September 27, 2020
Upcoming Events and Notices
We have resumed in-person worship service. Please join us for worship at 11 AM. We request all adults and older children to wear a mask and maintain social distancing.
You can find the order of worship and songs here.
The September 20, 2020 sermon, Proverbs 3:29–35. "Grace and Honor" is available on our church website. You can also catch up on older sermons from our Sermon page and subscribe to sermon podcast here.
September 30 (Wednesday 7 PM): We will begin a new online study series based on J.I. Packer's "Knowing God." Please join us via Zooom. We encourage you to read "Chapter Two: The People Who Know Their God" for this week's study.
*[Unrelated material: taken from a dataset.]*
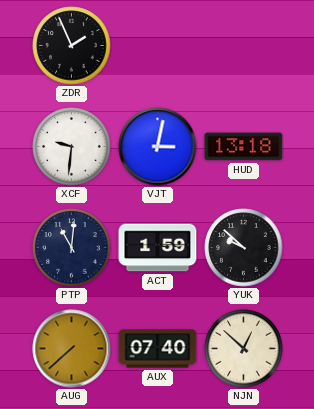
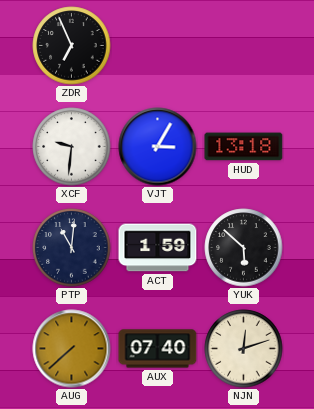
ZDR: 1:56 -> 6:56
VJT: 3:02 -> 3:05
YUK: 9:52 -> 5:52
NJN: 12:52 -> 12:12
Thank you for your continued support of Grace Fallbrook (PCA). Your loving support makes the proclamation of the gospel and the building up of the saints possible. Please continue to mail in your gifts and offerings to our church treasurer, Bruce Summers. In addition, our church website now features online giving. Please visit the church website and click on "Give" which you will find in the upper left corner of our church's website. When you click on "Give Online Now" button on that page, you will be directed to the PCA Foundation where you give towards Grace Fallbrook (PCA).
Before We Worship
During this week's Knowing God study, we had an opportunity to reflect on the difference between knowing about God and knowing God. One may know a great deal about God without actually knowing God. But that does not count. For the only thing that matters is actually knowing God, not just knowing about God.
Dr. Packer helped us to see one of the sure signs that we know God is that we have a great energy for God. This energy shows itself as a zeal for the Lord, especially in a world that defies God's glory. Those who know God do not sit idle with apathy. For who could sit still while our Beloved is dishonored? This zeal also shows itself in ardent prayer. For to know God truly means to know him in a loving way. When a person knows God in an antagonistic way, every action is drenched with hostility and we go out of our way to avoid meeting them if at all possible. But not so with the ones we love. We love them and so we love the time spent with them. And because we love them, their business becomes ours. Isn't that what prayer is? It is time spent with our Beloved, and in this meeting we zealously look after his "business," pray for his will to be done, and ask that somehow we may assist in furthering his affairs.
No doubt, it was a very humbling study. But also a very encouraging one. It stirred up in our hearts a fresh and new desire to know God in a loving way. Indeed, that is our calling and desire, and, with God's help, precisely what we intend to do this Lord's Day.